Each film-coated tablet contains Aceclofenac BP 100 mg.
Aceclofenac is a non-steroidal agent with marked anti-inflammatory and analgesic properties. The mode of action of aceclofenac is largely based on the inhibition to prostaglandin synthesis. Aceclofenac is a potent inhibitor of the enzyme cyclo-oxygenase, which is involved in the production of prostaglandins.
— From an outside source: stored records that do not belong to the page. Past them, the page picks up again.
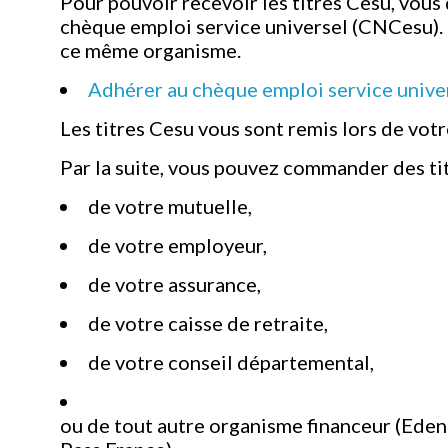
Pour pouvoir recevoir les titres Cesu, vous 
chèque emploi service universel (CNCesu). D
ce même organisme.
Adhérer au chèque emploi service univer
Les titres Cesu vous sont remis lors de vot
Par la suite, vous pouvez commander des tit
de votre mutuelle,
de votre employeur,
de votre assurance,
de votre caisse de retraite,
de votre conseil départemental,
ou de tout autre organisme financeur (Eden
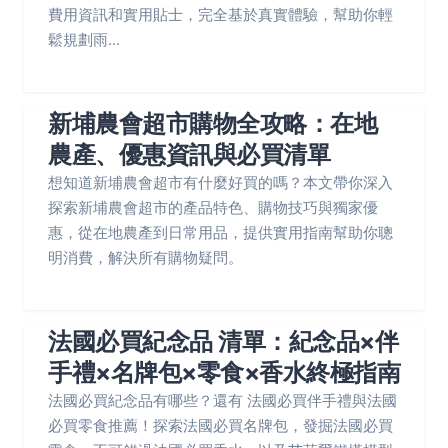
費用資訊和實用貼士，完全基於真實體驗，幫助你輕
鬆規劃雨...
新埔農會超市購物全攻略：在地
農產、優惠資訊與必買清單
想知道新埔農會超市有什麼好買的嗎？本文帶你深入
探索新埔農會超市的產品特色、購物技巧與獨家優
惠，從在地農產到日常用品，提供實用指南幫助你聰
明消費，解決所有購物疑問。
法國必買紀念品 清單：紀念品×伴
手禮×名牌包×零食×香水終極指南
法國必買紀念品有哪些？還有 法國必買伴手禮與法國
必買零食推薦！探索法國必買名牌包，發掘法國必買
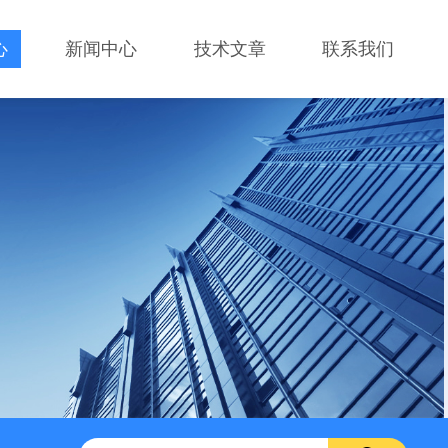
心
新闻中心
技术文章
联系我们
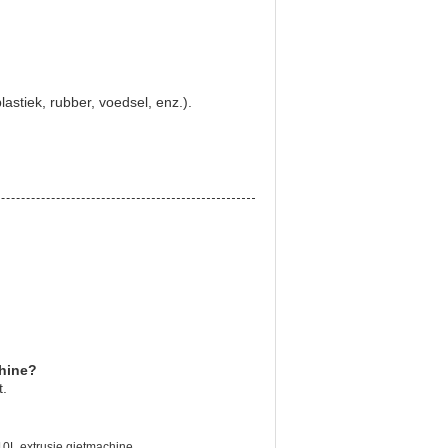
astiek, rubber, voedsel, enz.).
chine?
t.
10L extrusie gietmachine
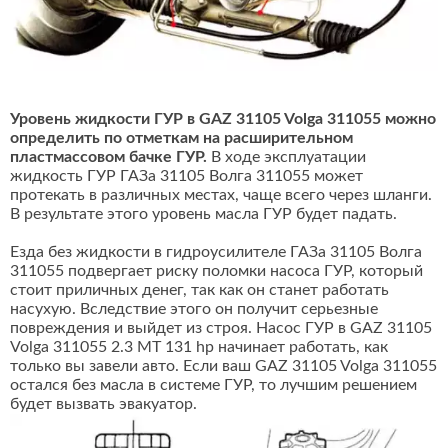
Уровень жидкости ГУР в GAZ 31105 Volga 311055 можно
определить по отметкам на расширительном
пластмассовом бачке ГУР.
В ходе эксплуатации
жидкость ГУР ГАЗа 31105 Волга 311055 может
протекать в различных местах, чаще всего через шланги.
В результате этого уровень масла ГУР будет падать.
Езда без жидкости в гидроусилителе ГАЗа 31105 Волга
311055 подвергает риску поломки насоса ГУР, который
стоит приличных денег, так как он станет работать
насухую. Вследствие этого он получит серьезные
повреждения и выйдет из строя. Насос ГУР в GAZ 31105
Volga 311055 2.3 MT 131 hp начинает работать, как
только вы завели авто. Если ваш GAZ 31105 Volga 311055
остался без масла в системе ГУР, то лучшим решением
будет вызвать эвакуатор.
Aceclofenac is indicated for the relief of pain and inflammation of osteoarthritis, rheumatoid arthritis, ankylosing spondylitis, low back pain, dental pain, post-traumatic pain etc.
Dosage & Administration:
Adults: 1 tablet (100 mg) twice daily- 1 tablet in the morning & 1 tablet in the evening.
Children: Not recommended. Reduce the dosage to 100 mg daily initially in patients with hepatic dysfunction. There is no evidence that the dosage of aceclofenac needs to be modified in patients with mild renal impairment, but as with other NSAIDs caution should be exercised.
Aceclofenac is contraindicated in patients with history of hypersensitivity reactions to ibuprofen, aspirin, or other non-steroidal anti-inflammatory drugs and also in patients with active, or history of recurrent peptic ulcer/hemorrhage.
Warning & Precaution:
Patients with a history of gastrointestinal disorders or peptic ulceration, as well as those with severe liver or renal impairment should be under close medical supervision.
The majority of adverse effects observed are of minor in nature and these include gastro-intestinal disorders such as dyspepsia, abdominal pain, nausea & diarrhea, dizziness, increase in hepatic enzyme etc. Undesirable effects may be minimized by using the lowest effective dose for the shortest duration.
Pregnancy and Lactation:
There is no information on the use of aceclofenac during pregnancy. There is also no information of the secretion of aceclofenac to breast milk. The use of aceclofenac should therefore be avoided in pregnancy and lactation unless the potential benefits to the mother outweighs the possible risks to the fetus and children.
Other NSAIDs: Concomitant use of two or more NSAIDs (including aspirin) may increase the risk of adverse effects, including GI bleeding.
Anti-hypertensives: NSAIDs may reduce the effect of antihypertensives. Diuretics: Aceclofenac, like other NSAIDs, may inhibit the activity of diuretics.
Digoxin: NSAIDs may exacerbate cardiac failure, reduce GFR (glomerular filtration rate) and inhibit the renal clearance of digoxin, resulting in increased plasma digoxin levels. Lithium: Several NSAIDs inhibit the renal clearance of lithium. Methotrexate: Caution should be exercised if both an NSAID and methotrexate are administered within 24 hours of each other, since NSAIDs may increase plasma levels of methotrexate. Anti-coagulants: NSAIDs may enhance the effects of anti-coagulants, such as warfarin. Quinolone antibiotics: Patients taking NSAIDs and quinolones may have an increased risk of developing convulsions. Anti-platelet agents and selective serotonin reuptake inhibitors (SSRIs): If taken with NSAID, the risk of gastrointestinal bleeding may be increased.
Casyn Tablet: Box containing 5×10 tablets in Alu-PVC blister pack.